Revista Sustentabilidade: Por que esta confusão?

Adams: Por desconhecimento dos princípios da educação ambiental contidos nos principais documentos referência que são: O Tratado de Educação Ambiental para Sociedade Sustentavel e Responsabilidade Global, a Carta da Terra e a Lei 9795, entre outros. É preciso promover a capacitação dos profissionais da educação para que tenham suporte teórico, didático e metodológico para a inclusão da educação ambiental na educação formal. [Os educadores] só não praticam a educação ambiental porque sentem falta de referências e de orientação.

Revista Sustentabilidade: Como deve ser o preparo dos professores em educação ambiental?

Adams: Os professores devem participar de atividades que os sensibilizem para a necessidade de uma mudança de postura em relação aos nossos costumes e hábitos e devem ter conhecimento dos documentos que citei anteriormente. Por isto a educação ambiental não é uma tarefa fácil, pois todo educador deverá mudar, passando a enxergar o mundo de forma diferente, e este é o maior desafio que a educação ambiental tem pela frente. Neste sentido a revista eletrônica Educação Ambiental em Ação, do Projeto Apoema, dá um enorme contribuição aos educadores. Também almejamos futuramente fazer uma versão impressa da revista, para alcançar pessoas que são excluídas do universo digital.

Revista Sustentabilidade: Quais os temas que devem ser tratados em educação ambiental? Como trabalhar a interdisciplinaridade? Pode citar um exemplo?

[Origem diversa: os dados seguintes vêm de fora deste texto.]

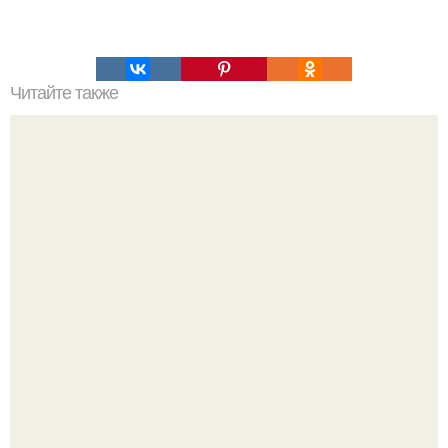
Читайте также
Гештальт. Что такое гештальт.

Adams: Depois de conhecidos os princípios e as bases da educação ambiental, sugiro para o professor da educação Infantil ou das séries iniciais do ensino fundamental que faça uma atividade exploratória com as crianças para descobrir o que mais desperta a curiosidade e o interesse delas sobre as questões ambientais. Pode ser através de brincadeiras com imagens, listagens de palavras, alguma história infantil, vai depender da criatividade do docente. Depois de descobrir a temática de interesse, sugiro elaborar um projeto propondo atividades variadas, explorando ao máximo o tema.

Revista Sustentabilidade: Cite alguns exemplos.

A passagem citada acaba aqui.